# ACK CLI Error Catalogue

Quick-lookup table of the errors you'll actually hit running `aliyun cs ...`.
Meant to be grepped — find the symptom on the left, follow the action on
the right. SKILL.md cross-refs (§6, §7, etc.) point back to the relevant
instruction section.

## Contents

- [Plugin / parameter / format](#plugin--parameter--format)
- [Region / routing](#region--routing)
- [Auth / RAM](#auth--ram)
- [Async tasks (post-success but resource unhealthy)](#async-tasks-post-success-but-resource-unhealthy)
- [Sample dry-run output](#sample-dry-run-output)

## Plugin / parameter / format

| Error pattern | Probable cause | First thing to try |
| ------------- | -------------- | ------------------ |
| `Error: plugin 'cs' not found` | `cs` plugin not installed | `aliyun plugin install --names cs` (or `./scripts/install-cs-plugin.sh`) |
| `required parameter '--cluster-id' not provided` | Missing required arg | Run `aliyun cs <cmd> --help` to see the required set |
| `required parameter '--biz-region-id' not provided` (on a `*ForRegion` command) | Passed `--region` (or omitted region) where the API's own business parameter is required | Pass `--biz-region-id` (business region, required on `*ForRegion` calls); see SKILL §6. `--region` is endpoint routing, not the API parameter |
| `Error: unknown flag: --region-id` | Wrote `--region-id` (does not exist in the `cs` plugin) | Use `--region <region>` for endpoint routing, or `--biz-region-id <region>` if it's a `*ForRegion`/`create-cluster` business parameter; see SKILL §6 |
| `InvalidParameter.Format` on `addons` / `config` / `--body` | JSON-string-inside-JSON escaping wrong | Rebuild via `jq -nc '... \| tojson'` (see SKILL §5) |
| Field rejected with "deprecated" / "no longer supported" | Hit a deprecated field | Drop or replace per SKILL §7 |

## Region / routing

| Error pattern | Probable cause | First thing to try |
| ------------- | -------------- | ------------------ |
| `ErrorClusterNotFound` | Wrong region for that cluster | Check region with `cs describe-clusters-for-region --biz-region-id <r>`; pass `--region` matching the cluster |
| Stale or partial cluster list | Hitting global aggregator | Switch to `cs describe-clusters-for-region --biz-region-id <r>` (SKILL §6 Rule A) |
| Slow request → eventual success | Routing through default endpoint | Pass `--region <region>` (SKILL §6 Rule B); avoids cross-region hop |

## Auth / RAM

| Error pattern | Probable cause | First thing to try |
| ------------- | -------------- | ------------------ |
| `InvalidAccessKeyId.NotFound` | Wrong AK or AK deleted | `aliyun configure set --access-key-id ... --access-key-secret ...` |
| `SignatureDoesNotMatch` | Wrong AK secret, or whitespace in credentials | Re-paste the secret carefully |
| `Forbidden.RAM` / `NoPermission` on a `cs` Action | Caller's RAM identity lacks the Action | Attach a RAM policy that grants the required `cs` Action — consult ACK RAM documentation |
| `InvalidSecurityToken.Expired` | STS token expired | Re-issue STS credentials or switch to AK mode |

## Async tasks (post-success but resource unhealthy)

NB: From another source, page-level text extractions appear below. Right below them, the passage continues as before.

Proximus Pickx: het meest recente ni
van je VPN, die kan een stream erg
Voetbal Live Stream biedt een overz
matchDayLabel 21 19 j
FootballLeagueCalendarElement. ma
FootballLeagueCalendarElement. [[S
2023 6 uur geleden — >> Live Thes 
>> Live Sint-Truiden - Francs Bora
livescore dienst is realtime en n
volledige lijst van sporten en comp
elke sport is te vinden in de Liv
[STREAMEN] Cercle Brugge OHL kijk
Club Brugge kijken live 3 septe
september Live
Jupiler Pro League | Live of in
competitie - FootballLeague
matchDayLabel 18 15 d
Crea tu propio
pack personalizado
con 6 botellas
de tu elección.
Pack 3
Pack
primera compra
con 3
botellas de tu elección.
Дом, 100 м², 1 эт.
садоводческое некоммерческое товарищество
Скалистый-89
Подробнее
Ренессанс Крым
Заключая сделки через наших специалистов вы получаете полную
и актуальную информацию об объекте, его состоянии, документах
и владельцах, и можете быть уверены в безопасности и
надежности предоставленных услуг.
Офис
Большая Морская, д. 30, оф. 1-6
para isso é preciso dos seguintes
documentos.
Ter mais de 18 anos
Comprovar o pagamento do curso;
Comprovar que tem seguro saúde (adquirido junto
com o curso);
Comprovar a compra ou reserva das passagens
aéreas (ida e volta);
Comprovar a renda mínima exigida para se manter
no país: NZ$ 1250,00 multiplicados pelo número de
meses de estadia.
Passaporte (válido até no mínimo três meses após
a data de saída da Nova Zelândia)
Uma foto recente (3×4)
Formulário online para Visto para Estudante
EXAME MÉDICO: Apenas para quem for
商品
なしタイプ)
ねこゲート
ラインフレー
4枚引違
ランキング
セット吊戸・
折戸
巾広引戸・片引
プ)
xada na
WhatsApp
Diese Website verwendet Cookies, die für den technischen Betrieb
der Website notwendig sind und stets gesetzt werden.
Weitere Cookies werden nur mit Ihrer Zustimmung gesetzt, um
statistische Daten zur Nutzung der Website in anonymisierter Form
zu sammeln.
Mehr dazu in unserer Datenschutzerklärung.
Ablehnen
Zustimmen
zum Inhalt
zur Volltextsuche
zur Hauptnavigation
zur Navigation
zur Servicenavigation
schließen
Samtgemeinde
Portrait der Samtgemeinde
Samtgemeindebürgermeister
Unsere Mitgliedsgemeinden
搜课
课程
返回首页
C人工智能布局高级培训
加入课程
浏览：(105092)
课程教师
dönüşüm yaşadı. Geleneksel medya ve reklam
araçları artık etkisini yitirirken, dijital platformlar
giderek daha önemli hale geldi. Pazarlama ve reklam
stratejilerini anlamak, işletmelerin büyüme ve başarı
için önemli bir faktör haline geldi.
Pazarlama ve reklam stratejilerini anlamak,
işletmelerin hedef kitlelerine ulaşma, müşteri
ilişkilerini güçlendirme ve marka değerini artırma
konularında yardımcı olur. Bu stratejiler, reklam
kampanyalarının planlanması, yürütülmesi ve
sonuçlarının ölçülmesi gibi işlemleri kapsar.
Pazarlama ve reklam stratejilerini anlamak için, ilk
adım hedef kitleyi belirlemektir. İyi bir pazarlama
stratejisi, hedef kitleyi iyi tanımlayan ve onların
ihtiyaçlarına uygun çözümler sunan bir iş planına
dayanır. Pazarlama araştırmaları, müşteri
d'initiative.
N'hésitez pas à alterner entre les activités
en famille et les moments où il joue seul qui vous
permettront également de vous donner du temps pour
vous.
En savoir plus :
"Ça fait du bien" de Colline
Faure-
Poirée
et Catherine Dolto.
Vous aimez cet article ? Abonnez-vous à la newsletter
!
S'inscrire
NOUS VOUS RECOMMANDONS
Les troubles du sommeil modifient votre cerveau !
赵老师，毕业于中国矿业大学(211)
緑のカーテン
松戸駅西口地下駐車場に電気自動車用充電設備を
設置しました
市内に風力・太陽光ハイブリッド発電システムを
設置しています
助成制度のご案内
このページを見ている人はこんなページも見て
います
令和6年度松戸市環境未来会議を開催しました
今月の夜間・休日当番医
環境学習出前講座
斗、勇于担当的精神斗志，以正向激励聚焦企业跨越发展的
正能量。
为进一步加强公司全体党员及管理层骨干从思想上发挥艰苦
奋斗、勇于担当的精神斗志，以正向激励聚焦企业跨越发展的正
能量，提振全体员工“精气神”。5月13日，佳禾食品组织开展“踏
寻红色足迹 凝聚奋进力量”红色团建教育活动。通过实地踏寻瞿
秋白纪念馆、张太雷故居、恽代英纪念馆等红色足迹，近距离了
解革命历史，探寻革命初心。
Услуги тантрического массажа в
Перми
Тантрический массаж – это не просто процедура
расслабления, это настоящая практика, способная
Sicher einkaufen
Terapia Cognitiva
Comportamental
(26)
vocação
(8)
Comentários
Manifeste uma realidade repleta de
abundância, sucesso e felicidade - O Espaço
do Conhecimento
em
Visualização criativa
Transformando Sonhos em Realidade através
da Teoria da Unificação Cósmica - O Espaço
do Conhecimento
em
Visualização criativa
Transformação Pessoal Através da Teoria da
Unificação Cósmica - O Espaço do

| Symptom | First thing to do |
| ------- | ----------------- |
| `task_id` returns `state=failed` | Inspect `error.code` / `error.message` from `describe-task-info` (see SKILL §4). Common causes: quota exceeded, vSwitch IP exhaustion, image pull, RAM permissions on dependent products (VPC / ECS) |
| `state=success` but resource not actually working | Check `task_result[*].data` for per-subtask status (e.g. addon install with multiple addons; one may have failed silently) |
| Task stuck in `running` for much longer than typical | For node-pool ops, inspect `task_result` for the stuck node — likely PDB / unkillable pod / taint |
| Long pause on `create-cluster` | Normal — cluster creation routinely takes 10–15 min. Track via `task_id`, don't re-issue |

## Sample dry-run output

`--cli-dry-run` prints the exact payload the CLI *would* have sent — useful
for catching JSON escaping mistakes (SKILL §5) before spending the API call:

```text
[DRY-RUN] API call would be made with the following details:
  Endpoint: https://cs.cn-hangzhou.aliyuncs.com
  Method:   POST
  Path:     /clusters
  Headers:
    Content-Type: application/json
  Body:
    {"region_id":"cn-hangzhou","cluster_type":"ManagedKubernetes",...}
```

Inspect the `Body` block to confirm your JSON-string-inside-JSON escaping
(addon `config`, Terway `PodVswitchId`, etc.) is what you intended.